All scriptnames containing "~","#" or starting with "." will be skipped.

The Server

The server runs a cronjob as the user lrrd every 5 minutes. The cronjob runs lrrd-update,lrrd-nagios,lrrd-graph and lrrd-html one by one. All scripts creates a lockfile in $dbdir. Everytime a script starts, it checks if the pid in the lockfile is alive before starting.

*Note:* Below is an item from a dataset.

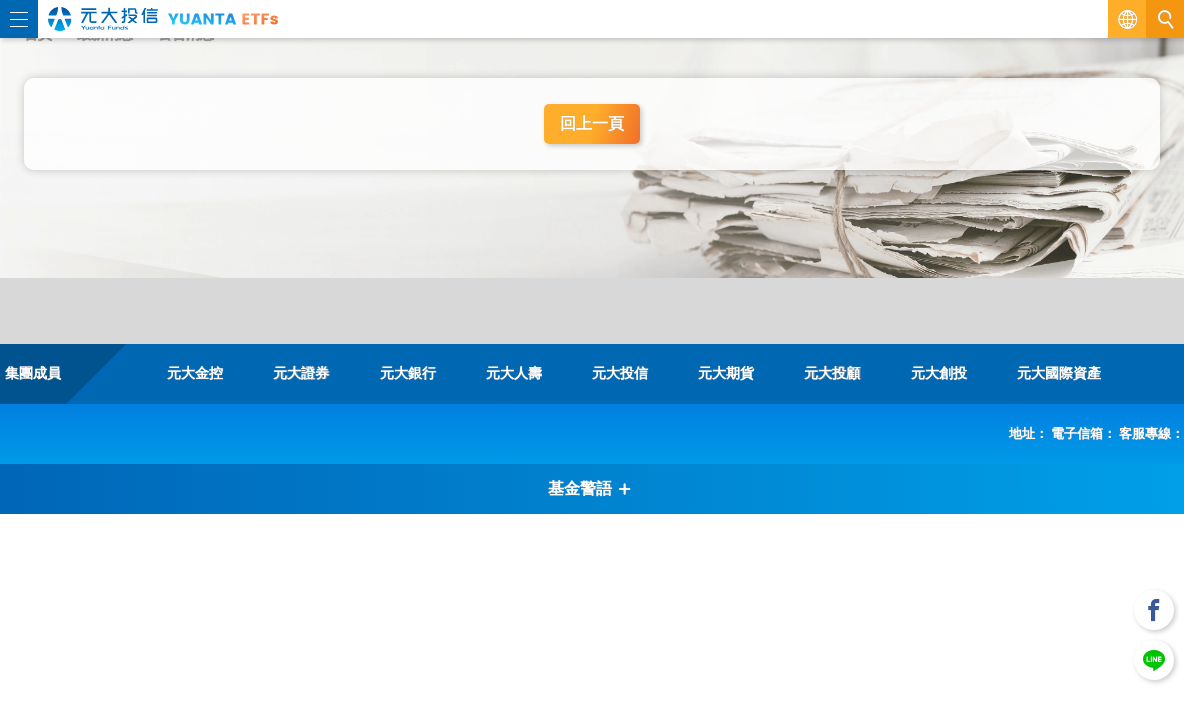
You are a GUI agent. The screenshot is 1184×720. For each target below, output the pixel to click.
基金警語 (590, 488)
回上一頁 (592, 123)
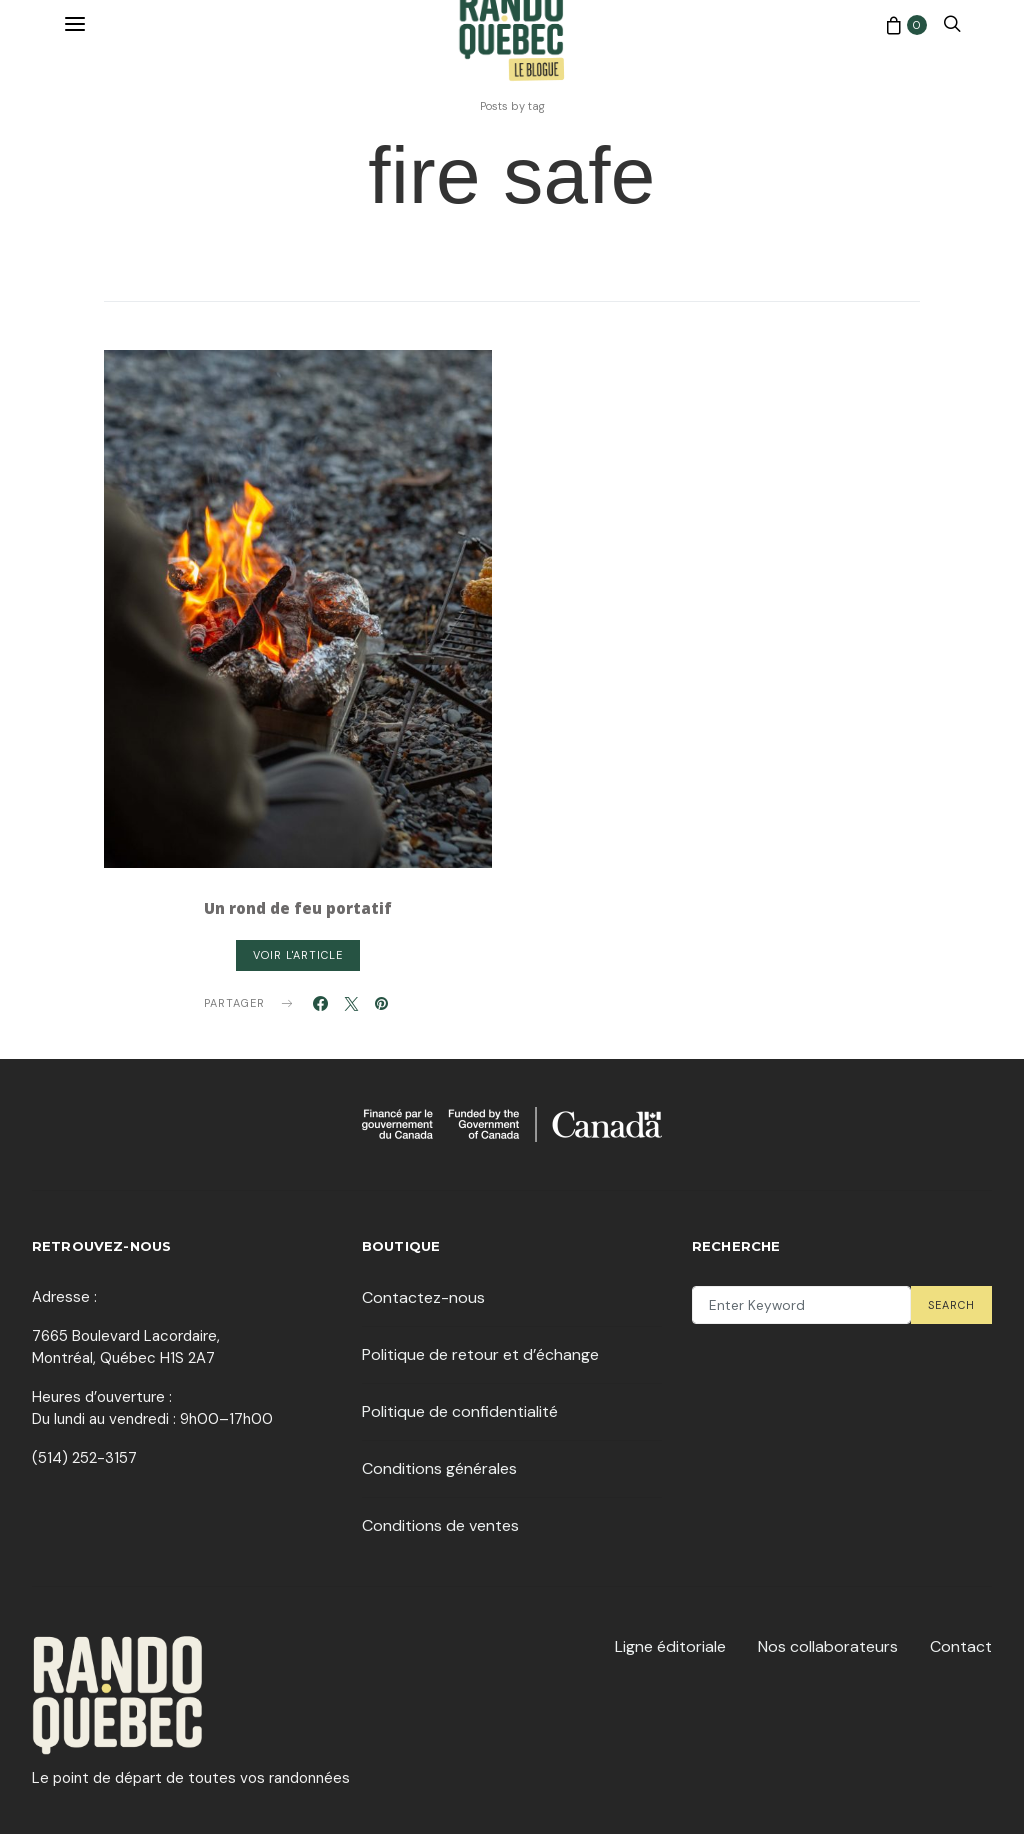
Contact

/etc/lrrd/lrrd-server.conf

This is the configuration-file for all serverscripts.
#Configfile for lrrd-server
dbdir   /var/lib/lrrd/
htmldir   /var/www/lrrd/
indextmpl  /etc/lrrd/templates/lrrd-overview.tmpl
nodetmpl   /etc/lrrd/templates/lrrd-nodeview.tmpl
servicetmpl /etc/lrrd/templates/lrrd-serviceview.tmpl
domaintmpl /etc/lrrd/templates/lrrd-domainview.tmpl
htaccess  /etc/lrrd/templates/lrrd-htaccess
templatedir /etc/lrrd/templates/
logdir    /var/log/lrrd

#To warn Nagios
#nsca /usr/bin/send_nsca
#nsca_server nagios.server.org
#nsca_config /etc/nagios/send_nsca.cfg

# Edit and uncomment the following to start surveilance
#
#<domain>
#  <testdomain.org>
#    <node>
#      <machine.testdomain.org>
#        address   localhost
#      </machine.testdomain.org>
#    </node>
#  </testdomain.org>
#</domain>
Explaination:
dbdir
Rootdir for alle rrd-files (files go into $dbdir/$domain/)
htmldir
Where to png's and htmlfiles end up
*tmpl
htmltemplates
templatedir
Where the templates reside
htaccess
The default htaccessfile
logdir
Where to send logs
nsca*
Nagios options. See seperate section
Then you have i htmlalike nodetree. To add a new node, just put in the node-section and add the address option.

lrrd-update

Lrrd-update reads /etc/lrrd/lrrd-server.conf, searches for nodes, and connect to the lrrd-clients using the address-field. When connected it will run the list-command to fetch available scripts, then it will run config for each script. This configuration will expand in the /etc/lrrd/lrrd-server.conf-file and rdd-databases will be created. Already expanded configuration will be skipped. Then lrrd-update runs through it's newly modified configuration file and runs fetch on all scripts.

lrrd-graph

Lrrd-graph reads /etc/lrrd/lrrd-server.conf and graphs all services unless [service].skipdraw. The following options are available in the configuration
limited to 19 characters
[client].graph_title
The title of the graph
[client].graph_order
Which order to graph the lines.
[client].graph_args
Extra arguments to the graph
[service].label
REQUIRED, the name of the value to be graphed,
[service].type
Type of value. COUNTER, GAUGE, defaults to GAUGE
[service].max
Maxvalue for the graph
[service].max
Maxvalue for the graph

lrrd-html

Lrrd-html creates the html-pages for the graphs.
Usefull configuration in the server.conf file is:
node_order [node1] [node2] ....
In which order the nodes should be listed, defaults to sorted.

lrrd-nagios

Lrrd-nagios is a optional script to send a passive alert to a nagios-server. For this to work, you need a nagios-nsca server, a working send_nsca configuration and the following configuration in /etc/lrrd/lrrd-server.conf:
nsca   /usr/bin/send_nsca
nsca_config   /etc/nagios/send_nsca.cfg
nsca_server   [nsca-server] 
Then add .warning and .critical fields in your configuration or directly into you clientscripts. The value for these field can be a single maxvalue or a colonseperated range
processes.warning 10:300
processes.critical 5:500
A value lower than 10 or higher then 300 will result in a warning to nagios, a value lower than 5 or higher than 500 will result in a critical to nagios

Other usefull ranges:

[service].warning :400
is equal to:
[service].warning 400
Only warn if lower than 300:
[service].warning 300:
When a service contains .critical or .warning it will chech it's status agains the last fetched value. If it's ok, a "{service}.ok" file will be created in the $dbdir/$domain directory. If the value is not ok. This file will be removed and lrrd-nagios will update nagios every 5 minutes untill the value is ok and a new ".ok" file will be created.